HEPData / hepdata_lib

Library for getting your data into HEPData
https://hepdata-lib.readthedocs.io
MIT License
15 stars 37 forks source link

Allow dummy uncertainties for variable member with dummy (string) value #247

Open wmtford opened 5 months ago

wmtford commented 5 months ago

In constructing HEPData tables, sometimes we have distributions in which no actual information is available for a subset of the dependent variables in some bins. One solution I’ve used for these is to enter a string, like ‘---’ for the value and zero for the uncertainty. This works, but with lots of warnings about zero error values. Would it be possible to protect string values of the uncertainties, as is done for the central values? Then one could enter a similar dummy indicator string for those.

Of course, the consumer of the table has to trap any special dummy contents in the “values” and “uncertainties” fields. I don’t know if there are any guidelines for conventions to make this uniform.

clelange commented 5 months ago

Hi Bill, thanks for creating this issue. Do you have an example of how you solved this that you could share so that it's easier to test and reproduce (and then to change eventually)?

GraemeWatt commented 5 months ago

Thanks for the feedback, but HEPData doesn't support string values for the uncertainties. Recommendations for how to encode missing bins are given in:

https://hepdata-submission.readthedocs.io/en/latest/data_yaml.html#uncertainties (second paragraph)

The implementation in hepdata_lib was done in PR #161, i.e. if all uncertainties are zero for a particular bin, then the errors key is omitted from the YAML output. The warning message was my suggestion to discourage empty bins if there is only one dependent variable.

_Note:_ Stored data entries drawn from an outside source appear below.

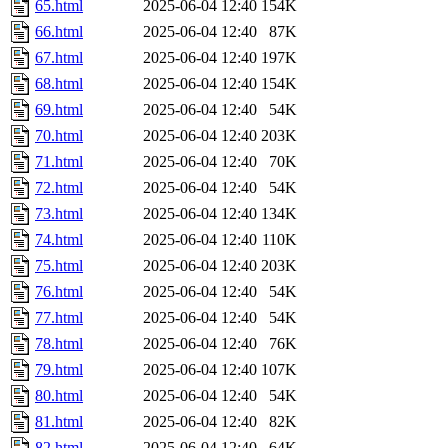
65.html
2025-06-04 12:40
154K
66.html
2025-06-04 12:40
87K
67.html
2025-06-04 12:40
197K
68.html
2025-06-04 12:40
154K
69.html
2025-06-04 12:40
54K
70.html
2025-06-04 12:40
203K
71.html
2025-06-04 12:40
70K
72.html
2025-06-04 12:40
54K
73.html
2025-06-04 12:40
134K
74.html
2025-06-04 12:40
110K
75.html
2025-06-04 12:40
203K
76.html
2025-06-04 12:40
54K
77.html
2025-06-04 12:40
54K
78.html
2025-06-04 12:40
76K
79.html
2025-06-04 12:40
107K
80.html
2025-06-04 12:40
54K
81.html
2025-06-04 12:40
82K
82.html
2025-06-04 12:40
64K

But for your use case where there are multiple dependent variables and a (different) subset of bins are empty for each dependent variable, it is legitimate to set uncertainties to zero for those bins and you should just ignore the warnings from hepdata_lib.

I don't think the behaviour of the hepdata_lib code needs to be changed, but there could be better documentation and perhaps an option could be added to suppress the warnings. I'll try to address these two points and I'll leave this issue open until they are addressed.

wmtford commented 5 months ago

Thanks both. An example of the use case is Fig. 5, the second table, in [1]. A stand-alone notebook to reproduce that table, along with the needed input files, can be found in cernbox at [2]. From my perspective this works fine, other than that the warning messages seem to imply a problem.

The reason that the encoding of missing bins pointed to by Graeme doesn't work in the hepdata_lib implementation is that there uncertaintes are added, or not, for an entire column; we don't have access to treat some of the rows differently.

[1] https://www.hepdata.net/record/146018 [2] https://cernbox.cern.ch/s/8Nk392EQuLX8jJC

GraemeWatt commented 5 months ago

Bill, thank you for providing the detailed example. Unfortunately, it is a limitation of hepdata_lib that it is not possible to use a different treatment of uncertainties for different rows of a dependent variable. Your existing treatment is the best that can be done with the current code. I've opened a PR #251 that adds a paragraph of explanation to the end of the Uncertainties section of the documentation. I also added an option zero_uncertainties_warning (default value True) to the Variable class. In your example notebook, you could suppress the warnings using:

    # Dependent variable
    gy = Variable(axTitles[1][0], is_independent=False, is_binned=False, units=axTitles[1][1], zero_uncertainties_warning=False)

I also added a test that the errors key will be omitted if the uncertainties are zero, which should have been added when PR #161 was completed. Thanks again for the feedback.